Green Our Planet, the southwest Las Vegas-based crowdfunding platform that began in 2013 and became the largest school garden program in the U.S., started as a small side project for Ciara Byrne and Kim MacQuarrie.
While building the company’s website, their developer said they should start with funding a program locally. They decided to use the platform to fund their first school garden for Wallen Elementary School in Henderson in 2013.
More and more schools signed up to raise money for school gardens. Byrne calls Green Our Planet “the accidental school garden program.”
Today the nonprofit organization has installed 167 school garden and works out of the Innevation Center in southwest Las Vegas. Byrne is being recognized nationally for her efforts. She was selected as an Obama Foundation fellow in April, joining its second-ever class. She and 19 others were picked from among 5,000 applicants. The foundation selects fellows who work in the community to solve important public problems, show diverse talent and approaches to drive change and who have made a direct impact on the community.
This year’s Obama Foundation fellows will gather for four workshops in Washington D.C. to work with leaders and potential partners to find ways to scale their work and inspire communities to be engaged with their work according to a foundation press release.

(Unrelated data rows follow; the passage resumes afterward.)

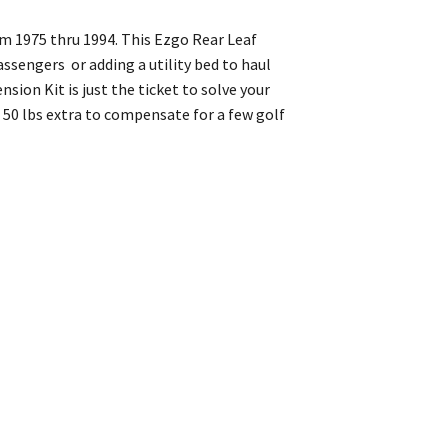
om 1975 thru 1994. This Ezgo Rear Leaf
assengers or adding a utility bed to haul
sion Kit is just the ticket to solve your
50 lbs extra to compensate for a few golf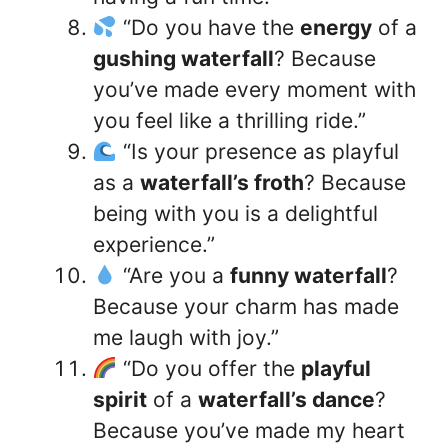
“Do you have the
energy
of a
gushing waterfall
? Because
you’ve made every moment with
you feel like a thrilling ride.”
“Is your presence as playful
as a
waterfall’s froth
? Because
being with you is a delightful
experience.”
“Are you a
funny waterfall
?
Because your charm has made
me laugh with joy.”
“Do you offer the
playful
spirit
of a
waterfall’s dance
?
Because you’ve made my heart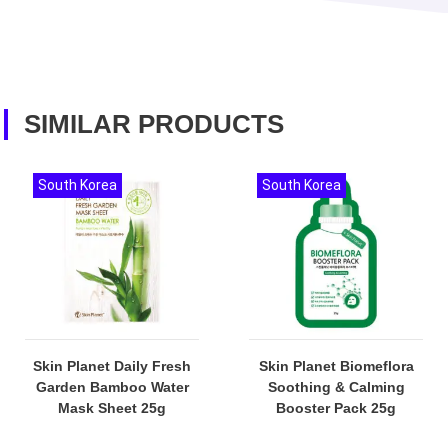
SIMILAR PRODUCTS
South Korea
South Korea
Skin Planet Daily Fresh
Skin Planet Biomeflora
Garden Bamboo Water
Soothing & Calming
Mask Sheet 25g
Booster Pack 25g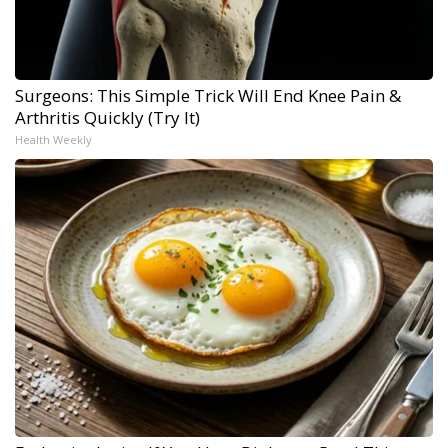
Surgeons: This Simple Trick Will End Knee Pain &
Arthritis Quickly (Try It)
Health Weekly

Byrne said that at the first meeting of the fellows in Washington, D.C., in May, leaders of various community groups across the country were brought in to talk about scaling the fellows’ projects.
Back in Las Vegas, MacQuarrie said the “knee-jerk” reaction to the idea of school gardens here is that “nothing grows in the desert” and countered that “with over 300 days of sunshine, the right soil and water, a lot can grow here.”

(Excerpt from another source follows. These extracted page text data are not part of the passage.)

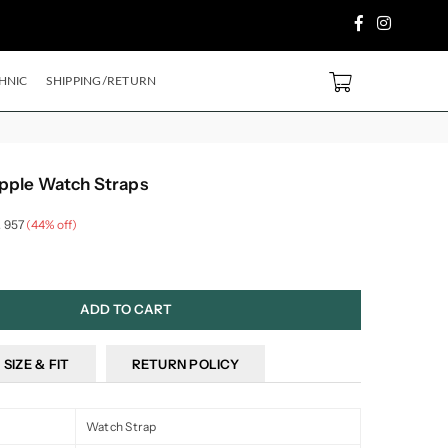
Facebook
Instagram
PURCHASE ABOVE ₹2499/- Code
SH500
EXTRA
5%
OFF ON PREPAID ORDER
0
HNIC
SHIPPING/RETURN
pple Watch Straps
. 957
(
44
% off)
ADD TO CART
SIZE & FIT
RETURN POLICY
Watch Strap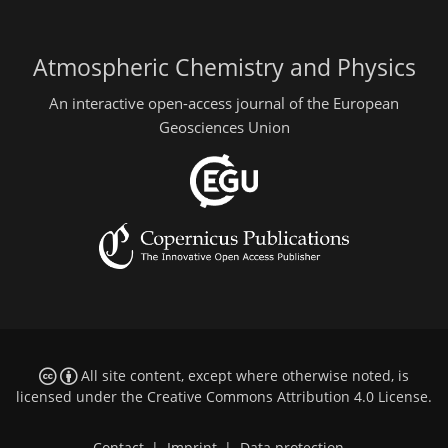
Atmospheric Chemistry and Physics
An interactive open-access journal of the European
Geosciences Union
All site content, except where otherwise noted, is
licensed under the
Creative Commons Attribution 4.0 License
.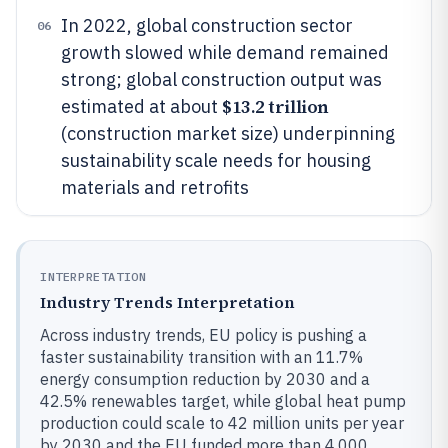
In 2022, global construction sector
06
growth slowed while demand remained
strong; global construction output was
$13.2 trillion
estimated at about
(construction market size) underpinning
sustainability scale needs for housing
materials and retrofits
INTERPRETATION
Industry Trends Interpretation
Across industry trends, EU policy is pushing a
faster sustainability transition with an 11.7%
energy consumption reduction by 2030 and a
42.5% renewables target, while global heat pump
production could scale to 42 million units per year
by 2030 and the EU funded more than 4,000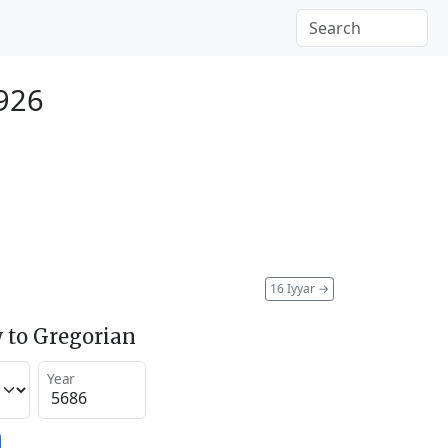
1926
16 Iyyar
→
 to Gregorian
Year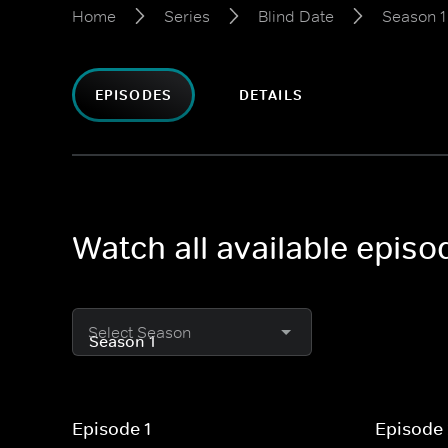
Home
Series
Blind Date
Season 1
EPISODES
DETAILS
Watch all available episo
Select Season
Episode 1
Episode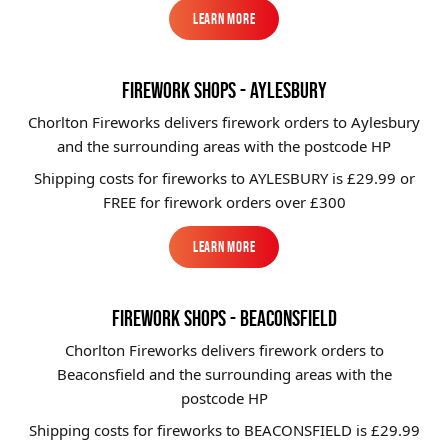
Learn More
Learn More
FIREWORK SHOPS - AYLESBURY
Chorlton Fireworks delivers firework orders to Aylesbury
and the surrounding areas with the postcode HP
Shipping costs for fireworks to
AYLESBURY
is £29.99 or
FREE for firework orders over £300
Learn More
Learn More
FIREWORK SHOPS - BEACONSFIELD
Chorlton Fireworks delivers firework orders to
Beaconsfield and the surrounding areas with the
postcode HP
Shipping costs for fireworks to
BEACONSFIELD
is £29.99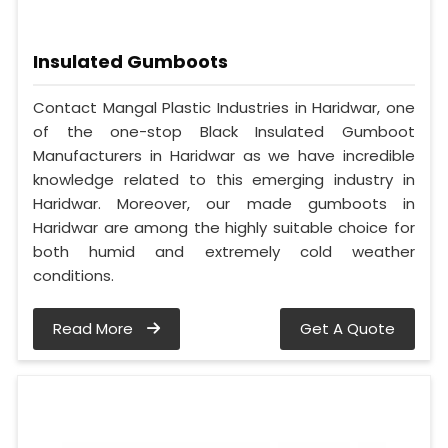
Insulated Gumboots
Contact Mangal Plastic Industries in Haridwar, one
of the one-stop Black Insulated Gumboot
Manufacturers in Haridwar as we have incredible
knowledge related to this emerging industry in
Haridwar. Moreover, our made gumboots in
Haridwar are among the highly suitable choice for
both humid and extremely cold weather
conditions.
Read More
Get A Quote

MacQuarrie grew up in Las Vegas after moving to the area in second grade in 1963. The three public schools MacQuarrie attended in the city, Lake Elementary, Orr Middle and Valley High School, all now have gardens.

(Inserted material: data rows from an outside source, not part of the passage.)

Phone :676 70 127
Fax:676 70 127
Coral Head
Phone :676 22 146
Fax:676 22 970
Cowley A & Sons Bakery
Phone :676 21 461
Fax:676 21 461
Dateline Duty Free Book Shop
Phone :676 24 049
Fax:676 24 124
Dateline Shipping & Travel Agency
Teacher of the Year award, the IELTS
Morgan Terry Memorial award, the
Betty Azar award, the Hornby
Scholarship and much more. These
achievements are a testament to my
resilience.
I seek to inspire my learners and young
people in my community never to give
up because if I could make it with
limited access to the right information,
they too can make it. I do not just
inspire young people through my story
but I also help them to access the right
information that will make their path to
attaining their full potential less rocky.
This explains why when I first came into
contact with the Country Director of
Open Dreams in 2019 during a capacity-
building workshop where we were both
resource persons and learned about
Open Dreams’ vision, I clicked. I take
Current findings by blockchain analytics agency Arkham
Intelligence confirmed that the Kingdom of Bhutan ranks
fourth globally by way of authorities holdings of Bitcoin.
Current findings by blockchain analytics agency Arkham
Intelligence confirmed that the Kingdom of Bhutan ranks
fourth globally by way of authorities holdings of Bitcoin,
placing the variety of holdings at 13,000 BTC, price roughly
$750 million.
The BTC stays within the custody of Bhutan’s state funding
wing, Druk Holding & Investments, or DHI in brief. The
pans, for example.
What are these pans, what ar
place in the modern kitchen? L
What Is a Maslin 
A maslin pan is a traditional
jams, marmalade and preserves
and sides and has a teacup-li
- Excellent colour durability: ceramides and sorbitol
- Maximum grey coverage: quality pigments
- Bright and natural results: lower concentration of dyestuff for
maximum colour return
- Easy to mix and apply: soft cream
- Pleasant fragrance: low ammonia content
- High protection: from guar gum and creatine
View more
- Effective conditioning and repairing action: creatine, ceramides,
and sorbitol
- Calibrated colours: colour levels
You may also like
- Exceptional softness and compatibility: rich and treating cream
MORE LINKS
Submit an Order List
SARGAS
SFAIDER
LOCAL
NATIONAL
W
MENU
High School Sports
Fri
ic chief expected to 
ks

“Our motivation was that everyone needs to be a conservationist if we are going to protect the planet,” Byrne said of the pair’s organization, adding, “What we saw in the gardens was a way to connect to children and help them fall in love with the planet in a way that, when they grow up, they will want to protect it.”
As Green Our Planet grew, Byrne said, teachers started asking for a curriculum to go along with the garden. Around that time the organization paired with Three Square food bank to apply for a grant to create Nevada’s first STEM garden curriculum for kindergarten through fifth grade.
Byrne said she’s passionate about the students they work with, many of whom come from low-income neighborhoods.
“When you grow up in poverty, that is trauma for these kids, and so many of them have told us that the garden is their sanctuary,” Byrne said. “That is what gets me out of bed in the morning, knowing that these gardens create an opportunity for joy for teachers and students. When you are joyful at school, you want to go to school, and going to school is good for your future.”
How it works
When a school or teacher contacts Green Our Planet for help funding a garden, the organization seeks grant assistance or potential sponsors. The group recently has have been working with the Southern Nevada Water Authority, co-founder Kim MacQuarrie said.
The nonprofit group organizes student-run farmers markets in the city and at schools. From there, other offerings have cropped up, such as Green Our Planet’s Chef to School program. Under it, chefs from across the Las Vegas Valley visit schools with gardens to demonstrate some of the meals that can be made from produce.
To install a garden, schools typically need about 5,000 square feet of grass, MacQuarrie said. The Southern Nevada Water Authority grants property owners $2 for each square foot of grass they remove. MacQuarrie said removing 5,000 square feet of grass can almost pay for a school’s entire garden.